A ideia da monstruosidade do burocrata só foi desconstruída quando a Judia Hannah Arendt, que foi obrigada a se exilar nos Estados Unidos após ascensão do nazismo, foi enviada por uma revista norte-americana, para escrever sobre o processo de julgamento do alemão.
A filósofa, após ler as quase 4 mil páginas de inquérito policial e as peças de acusação e defesa, acabou se deparando com um homem terrivelmente comum. Eichmann era um pai de família exemplar, daqueles que olhava os cadernos dos filhos, que tratava a esposa com respeito e carinho, cultivava crença religiosa protestante, frequentava igreja e cumpria ordens sem questionamentos. Sua principal preocupação era executar suas funções com a maior eficiência possível. Hannah percebeu que o alemão não se considerava parte do assassinato em massa, que em sua mente o errado seria não ter realizado os atos de sua função. Durante o interrogatório, o ex-burocrata se sentia mal quando confrontado, pelas partes, que suas ações foram responsáveis pela morte de milhões de Judeus, que seu respeito às ordens do governo alemão foi responsável por levar parte significativa de um povo para câmara de gás.
Arendt foi pressionada de todos os lados para descrever Eichmann como o satanás, mas em respeito à honestidade intelectual, viu ali a oportunidade de criar um novo conceito para entender a maldade do século XX. Foi nessa ocasião que nasce um dos pontos altos de sua obra: ‘A banalidade do mal’.
Foi a partir do acompanhamento do julgamento que a filósofa teorizou que o pior mal é realizado pelo cidadão comum, o homem médio, pessoas que estão inseridas em um sistema onde a maldade é difundida por todos os lados, principalmente quando esses perderam a capacidade de reflexão crítica e a habilidade de dizer não e se indignar perante a anti-ética do sistema. Os monstros estão mais próximos de nós do que pensamos e todo homem pode reproduzir o mal sem entender o que está fazendo como um absurdo.

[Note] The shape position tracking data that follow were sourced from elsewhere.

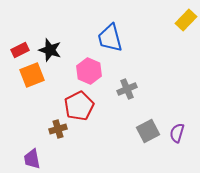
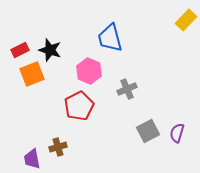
orange square: moved 1 px up
brown cross: moved 18 px down
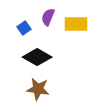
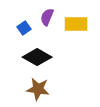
purple semicircle: moved 1 px left
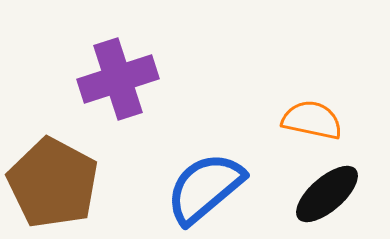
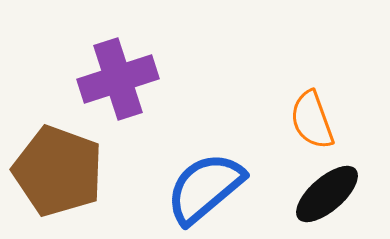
orange semicircle: rotated 122 degrees counterclockwise
brown pentagon: moved 5 px right, 12 px up; rotated 8 degrees counterclockwise
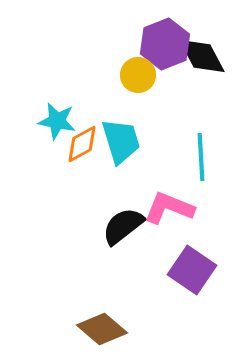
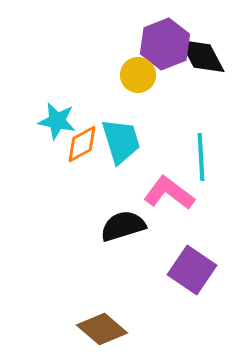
pink L-shape: moved 15 px up; rotated 15 degrees clockwise
black semicircle: rotated 21 degrees clockwise
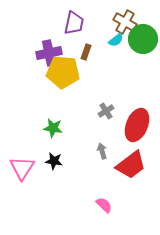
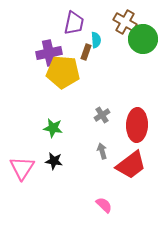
cyan semicircle: moved 20 px left; rotated 56 degrees counterclockwise
gray cross: moved 4 px left, 4 px down
red ellipse: rotated 20 degrees counterclockwise
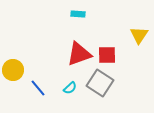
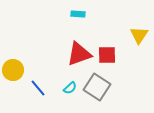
gray square: moved 3 px left, 4 px down
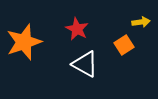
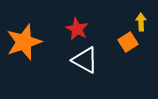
yellow arrow: rotated 84 degrees counterclockwise
orange square: moved 4 px right, 3 px up
white triangle: moved 4 px up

Os textos de Arendt, que receberam duras críticas pela comunidade internacional, foram publicados no livro ‘Eichmann em Jerusalém’, e alterou significativamente a visão da comunidade internacional sobre como os crimes contra humanidade ocorrem. A autora chegou a conclusão que o mal é difuso na sociedade, e que quando ele se banaliza, as barbaridades mais terríveis passam a ocorrer.
O conceito de banalidade do mal contribuiu para que os estados e as universidades passassem a se preocupar com o ensino reflexivo crítico, pautado nos direitos humanos e priorizassem a formação dos alunos através do ensino da maior pluralidade de ideias possível, para que eles não percam a capacidade de se indignar nas situações em que a ética humana é colocada em xeque.
O mal, se descuidado, passa de exceção para a regra, e os seus malfeitores não percebem a gravidade da maldade que estão perpetrando.
Deixar de ensinar nas escolas a pluralidade de ideias é contribuir para reforçar a banalização do mal entre nós.
P.S.: Um pouco antes do enforcamento, Eichmman enviou uma carta à corte que o julgou pedindo clemência, ele alegou que era apenas uma peça no sistema, e que os verdadeiros responsáveis pelas mortes foram os líderes do governo alemão.”
Referências:
AGUIAR, O. A. Violência e banalidade do mal. Disponível em: https://revistacult.uol.com.br/…/violencia-e…/. Acesso em 10/03/2019.
ANDRADE, Marcelo. A banalidade do mal e as possibilidades da educação moral: contribuições arendtianas. Disponível em: http://www.scielo.br/pdf/rbedu/v15n43/a08v15n43.pdf. Acesso em 11/03/2019.
ARENDT, Hannah. Eichmann em Jerusalém: um relato sobre a banalidade do mal. São Paulo: Companhia das Letras, 1999.